Langdon asintió mientras sus pensamientos empezaban a divagar.

—Tienes una expresión curiosa —le dijo ella.

—Sí, quizá. No sé por qué, pero me estaba acordando de cuando salía por la noche con la canoa y remaba hasta el centro del lago, para tumbarme bajo las estrellas y pensar en esas cosas.

Ella asintió porque sabía de qué hablaba Langdon.

—Todos tenemos un recuerdo similar. Por alguna razón, tumbarse en el suelo para contemplar el cielo... abre la mente. —Levantó la vista al techo y pidió—: Dame tu americana.

—¿Qué?

Él se la quitó y se la dio.

Katherine la dobló un par de veces y la depositó sobre la pasarela, a modo de almohada.

—Acuéstate.

Langdon se echó de espaldas y Katherine le apoyó la cabeza sobre la mitad de la americana doblada. Después se acostó a su lado. Parecían dos niños tumbados hombro con hombro en la estrecha pasarela, contemplando el enorme fresco de Brumidi.

—Muy bien —susurró ella—. Ahora intenta recuperar aquella actitud mental. Eres un chico tumbado en una canoa, mirando las estrellas, con la mente abierta y llena de asombro y maravilla.

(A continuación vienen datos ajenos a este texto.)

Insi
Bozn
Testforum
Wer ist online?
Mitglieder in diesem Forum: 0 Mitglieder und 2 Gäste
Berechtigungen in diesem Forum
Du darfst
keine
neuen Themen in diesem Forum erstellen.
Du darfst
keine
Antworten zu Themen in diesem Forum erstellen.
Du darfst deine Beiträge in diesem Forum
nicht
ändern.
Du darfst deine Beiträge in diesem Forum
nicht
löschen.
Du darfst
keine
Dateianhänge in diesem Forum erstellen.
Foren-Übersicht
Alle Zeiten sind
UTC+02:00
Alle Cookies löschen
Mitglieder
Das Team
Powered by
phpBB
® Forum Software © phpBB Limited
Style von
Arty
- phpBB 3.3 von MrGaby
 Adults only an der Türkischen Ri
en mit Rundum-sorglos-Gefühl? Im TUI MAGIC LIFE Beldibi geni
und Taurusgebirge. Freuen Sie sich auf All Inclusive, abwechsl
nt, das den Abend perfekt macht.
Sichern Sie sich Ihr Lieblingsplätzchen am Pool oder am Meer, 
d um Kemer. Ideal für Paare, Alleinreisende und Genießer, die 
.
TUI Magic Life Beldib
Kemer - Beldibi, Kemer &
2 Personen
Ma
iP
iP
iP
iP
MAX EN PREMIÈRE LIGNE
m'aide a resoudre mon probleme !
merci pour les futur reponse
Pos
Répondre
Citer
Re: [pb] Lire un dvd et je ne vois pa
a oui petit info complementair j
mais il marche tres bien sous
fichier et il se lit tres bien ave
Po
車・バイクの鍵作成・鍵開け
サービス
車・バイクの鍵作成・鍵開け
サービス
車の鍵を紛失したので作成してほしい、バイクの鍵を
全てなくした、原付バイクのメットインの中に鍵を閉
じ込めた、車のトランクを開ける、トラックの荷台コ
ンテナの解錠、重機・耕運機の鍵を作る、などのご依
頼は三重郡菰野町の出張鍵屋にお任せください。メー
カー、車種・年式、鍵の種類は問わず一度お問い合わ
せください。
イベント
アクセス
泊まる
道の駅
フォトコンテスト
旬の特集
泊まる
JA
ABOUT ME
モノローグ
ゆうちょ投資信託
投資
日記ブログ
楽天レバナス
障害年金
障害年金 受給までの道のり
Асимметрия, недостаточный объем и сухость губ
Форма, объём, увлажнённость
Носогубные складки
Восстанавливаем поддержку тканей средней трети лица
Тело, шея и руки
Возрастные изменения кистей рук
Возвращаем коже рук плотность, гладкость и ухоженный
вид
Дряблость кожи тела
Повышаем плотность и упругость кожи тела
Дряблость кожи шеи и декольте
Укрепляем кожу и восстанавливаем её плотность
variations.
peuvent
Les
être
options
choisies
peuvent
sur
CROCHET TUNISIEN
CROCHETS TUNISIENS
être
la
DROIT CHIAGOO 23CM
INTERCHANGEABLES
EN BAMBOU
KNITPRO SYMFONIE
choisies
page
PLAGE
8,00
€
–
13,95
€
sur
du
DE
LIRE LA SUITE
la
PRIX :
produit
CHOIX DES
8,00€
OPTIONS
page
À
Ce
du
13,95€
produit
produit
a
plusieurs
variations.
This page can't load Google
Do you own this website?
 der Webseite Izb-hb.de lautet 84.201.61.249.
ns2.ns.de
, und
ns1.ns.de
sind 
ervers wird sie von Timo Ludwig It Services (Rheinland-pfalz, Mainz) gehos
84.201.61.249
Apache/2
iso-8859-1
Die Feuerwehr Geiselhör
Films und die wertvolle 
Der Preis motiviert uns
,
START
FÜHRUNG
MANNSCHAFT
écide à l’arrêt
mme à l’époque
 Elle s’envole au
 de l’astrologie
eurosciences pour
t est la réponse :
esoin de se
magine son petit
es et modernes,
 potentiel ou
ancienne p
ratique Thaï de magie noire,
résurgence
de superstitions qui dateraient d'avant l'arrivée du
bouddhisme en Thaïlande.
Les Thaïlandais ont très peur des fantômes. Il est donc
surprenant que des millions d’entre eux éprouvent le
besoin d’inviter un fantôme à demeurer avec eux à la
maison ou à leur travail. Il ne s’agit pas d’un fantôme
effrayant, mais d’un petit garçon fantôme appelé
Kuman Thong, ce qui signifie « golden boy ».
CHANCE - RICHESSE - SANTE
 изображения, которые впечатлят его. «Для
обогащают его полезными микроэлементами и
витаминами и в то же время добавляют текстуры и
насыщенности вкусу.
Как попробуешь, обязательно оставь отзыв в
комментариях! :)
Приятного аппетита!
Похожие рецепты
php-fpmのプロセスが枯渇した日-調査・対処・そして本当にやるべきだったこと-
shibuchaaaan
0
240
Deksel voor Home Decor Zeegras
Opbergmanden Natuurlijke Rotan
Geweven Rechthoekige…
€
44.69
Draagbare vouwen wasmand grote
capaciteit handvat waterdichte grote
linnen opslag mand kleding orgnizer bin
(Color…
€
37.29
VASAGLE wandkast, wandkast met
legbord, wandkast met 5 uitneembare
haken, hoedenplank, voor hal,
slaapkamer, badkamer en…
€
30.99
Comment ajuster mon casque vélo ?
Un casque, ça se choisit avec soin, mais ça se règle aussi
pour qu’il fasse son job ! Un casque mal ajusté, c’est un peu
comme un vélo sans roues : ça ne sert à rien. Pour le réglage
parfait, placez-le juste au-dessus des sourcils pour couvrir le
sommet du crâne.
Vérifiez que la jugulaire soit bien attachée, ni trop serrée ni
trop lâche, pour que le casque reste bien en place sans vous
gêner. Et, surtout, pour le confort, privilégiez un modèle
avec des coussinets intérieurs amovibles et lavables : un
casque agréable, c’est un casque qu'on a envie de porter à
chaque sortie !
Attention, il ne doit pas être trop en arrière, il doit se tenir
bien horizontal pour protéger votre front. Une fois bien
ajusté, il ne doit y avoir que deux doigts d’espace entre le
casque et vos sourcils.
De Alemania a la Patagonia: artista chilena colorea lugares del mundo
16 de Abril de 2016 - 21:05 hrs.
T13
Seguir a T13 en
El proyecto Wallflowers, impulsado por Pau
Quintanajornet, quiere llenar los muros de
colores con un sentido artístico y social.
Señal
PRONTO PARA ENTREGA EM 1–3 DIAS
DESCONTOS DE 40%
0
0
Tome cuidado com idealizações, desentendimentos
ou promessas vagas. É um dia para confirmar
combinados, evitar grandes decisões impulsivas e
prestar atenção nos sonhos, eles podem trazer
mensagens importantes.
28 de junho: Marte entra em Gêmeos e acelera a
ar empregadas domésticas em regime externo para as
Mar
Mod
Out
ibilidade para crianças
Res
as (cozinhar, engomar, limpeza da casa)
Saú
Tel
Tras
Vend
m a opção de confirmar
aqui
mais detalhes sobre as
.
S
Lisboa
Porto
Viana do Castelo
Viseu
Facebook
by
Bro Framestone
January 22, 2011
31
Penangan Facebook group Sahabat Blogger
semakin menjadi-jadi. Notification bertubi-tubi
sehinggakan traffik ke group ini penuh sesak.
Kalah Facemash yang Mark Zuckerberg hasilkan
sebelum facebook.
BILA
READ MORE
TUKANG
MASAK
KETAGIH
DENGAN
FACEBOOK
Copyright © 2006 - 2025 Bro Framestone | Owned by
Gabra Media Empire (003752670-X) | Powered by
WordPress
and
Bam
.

Langdon trató de obedecer, aunque en ese momento, cómodamente acostado, empezó a sentir que el cansancio lo invadía. Cuando la vista se le empezó a volver borrosa, percibió sobre su cabeza una forma vaga, que de inmediato lo hizo despertar.

«¿Será posible?»

Le parecía mentira no haberlo visto antes, pero las figuras de
La apoteosis de Washington
estaban claramente dispuestas en dos anillos concéntricos: un círculo dentro de otro círculo.

«¿También la
Apoteosis
es un circumpunto?»

Se preguntó qué otras cosas le habrían pasado inadvertidas esa noche.